Nothing is random in the market.
The market gradually worked it's far lower making it seem as a day to exchange short.
Then money / or New York open / or buyers come in and moves it sharply higher to shake weak shorts and lure a few new longs.
Following the shakeout the market resumes as it were. To the downside.
May Be a news response.
Might be a last effort to move higher just to hit a place of distribution where many gamers were looking to enter short positions.
The top explanations here so far -- there's no way to provide reason for any move beyond buyers push it up and sellers push it down. It's a continuous struggle
News or not... it doesn't matter... same fundamentals apply...
Smart cash need the market to maintain a bull phase(e.g. buying) until they could sell from the quantity which they desire.
This is classic pump and dump to decode service.

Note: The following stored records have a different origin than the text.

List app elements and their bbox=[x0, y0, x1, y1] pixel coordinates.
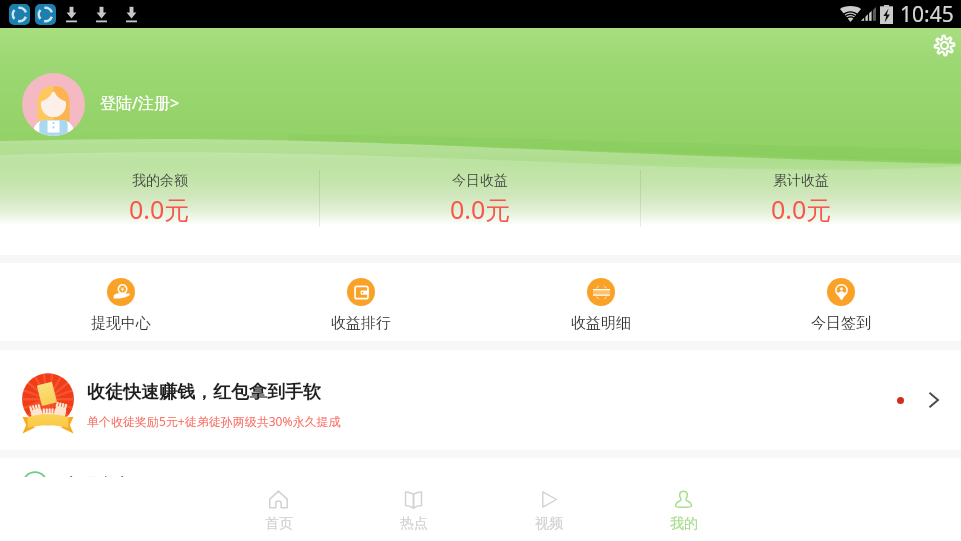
staticText: 视频 bbox=[535, 515, 563, 533]
button[interactable]: 我的 bbox=[616, 477, 751, 541]
button[interactable]: 我的余额 bbox=[0, 170, 319, 226]
button[interactable]: 客服中心 bbox=[0, 458, 961, 522]
staticText: 0.0元 bbox=[450, 192, 511, 226]
staticText: 客服中心 bbox=[64, 474, 132, 495]
button[interactable]: 视频 bbox=[481, 477, 616, 541]
staticText: 我的 bbox=[670, 515, 698, 533]
staticText: 热点 bbox=[400, 515, 428, 533]
staticText: 收徒快速赚钱，红包拿到手软 bbox=[87, 381, 321, 404]
button[interactable]: 收徒快速赚钱，红包拿到手软 bbox=[0, 350, 961, 450]
button[interactable]: 收益明细 bbox=[481, 271, 721, 333]
button[interactable]: 今日收益 bbox=[320, 170, 640, 226]
staticText: 0.0元 bbox=[129, 192, 190, 226]
button[interactable]: 登陆/注册> bbox=[100, 92, 180, 114]
staticText: 收益排行 bbox=[331, 314, 391, 333]
staticText: 0.0元 bbox=[771, 192, 832, 226]
button[interactable]: 热点 bbox=[346, 477, 481, 541]
staticText: 首页 bbox=[265, 515, 293, 533]
button[interactable]: 首页 bbox=[211, 477, 346, 541]
staticText: 收益明细 bbox=[571, 314, 631, 333]
staticText: 今日签到 bbox=[811, 314, 871, 333]
staticText: 提现中心 bbox=[91, 314, 151, 333]
button[interactable]: Settings bbox=[927, 28, 961, 62]
staticText: 单个收徒奖励5元+徒弟徒孙两级共30%永久提成 bbox=[87, 413, 341, 429]
button[interactable]: 累计收益 bbox=[641, 170, 961, 226]
button[interactable]: 提现中心 bbox=[0, 271, 241, 333]
staticText: 我的余额 bbox=[132, 172, 188, 190]
staticText: 10:45 bbox=[900, 0, 954, 28]
staticText: 今日收益 bbox=[452, 172, 508, 190]
button[interactable]: 收益排行 bbox=[241, 271, 481, 333]
button[interactable] bbox=[22, 73, 85, 136]
button[interactable]: 今日签到 bbox=[721, 271, 961, 333]
staticText: 累计收益 bbox=[773, 172, 829, 190]
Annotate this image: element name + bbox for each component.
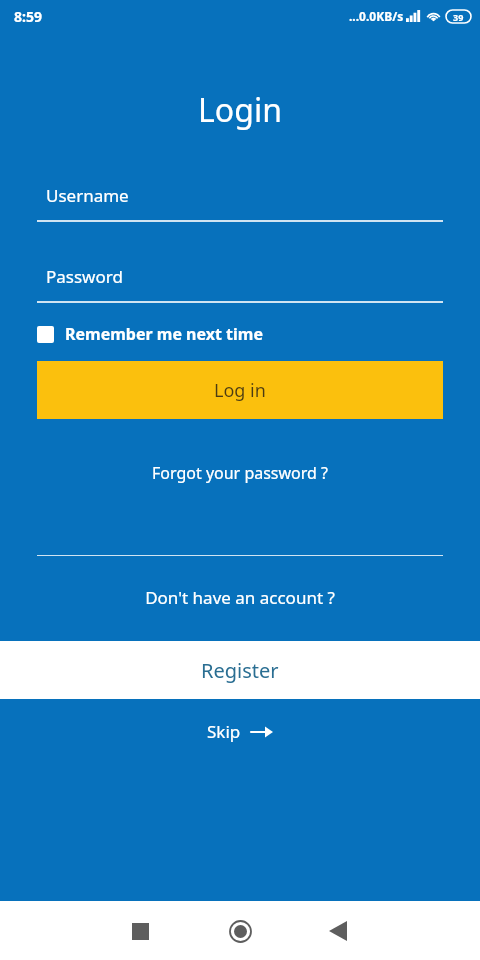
- button[interactable]: Remember me next time: [37, 323, 443, 345]
- staticText: Password: [46, 265, 123, 288]
- staticText: Forgot your password ?: [152, 462, 329, 484]
- button[interactable]: Forgot your password ?: [0, 462, 480, 484]
- button[interactable]: Register: [0, 641, 480, 699]
- staticText: Remember me next time: [65, 323, 263, 345]
- button[interactable]: Home: [216, 907, 264, 955]
- button[interactable]: Recents: [116, 907, 164, 955]
- staticText: Skip: [207, 720, 241, 743]
- staticText: Don't have an account ?: [0, 586, 480, 609]
- staticText: ...0.0KB/s: [349, 8, 404, 24]
- staticText: Login: [0, 88, 480, 132]
- button[interactable]: Skip: [0, 720, 480, 743]
- button[interactable]: Log in: [37, 361, 443, 419]
- staticText: 8:59: [14, 7, 42, 26]
- button[interactable]: Back: [314, 907, 362, 955]
- staticText: Log in: [214, 378, 266, 403]
- staticText: Register: [201, 657, 279, 684]
- staticText: Username: [46, 184, 129, 207]
- button[interactable]: Username: [37, 184, 443, 222]
- button[interactable]: Password: [37, 265, 443, 303]
- staticText: 39: [453, 11, 464, 23]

Ahead of the spike up price, was hoping to move lower... but no response... so obviously someone was defending the lows for quite a while. So in order to draw those buyers out, whoever it is that wants the market price lower, starts to buy too, to put the price up... when it rises above previous resistance, they get sufficient people to pile on the buy orders on the breakout and they sell to them and sell more... and more... and more.... Until they absorb all the buyers quantity and then some, so the market price starts to drop... and as soon as they return to the service.... Nobody (or very few) is willing to buy any more since they did back at the high and they are sitting as a weak holder... or already took their loss, therefore the support now breaks without a fuss.
I've observed this pattern and behaviour quite often to be honest... it is not an isolated event.
Cheers -
fighter
The market phenomenon you are inquiring about can be described. Throughout the early portion of the session, there were far more buyers than sellers. There were more sellers than buyers. This is a happening you may see time .
The political news that afternoon was that the US government spying favorable foreign governments.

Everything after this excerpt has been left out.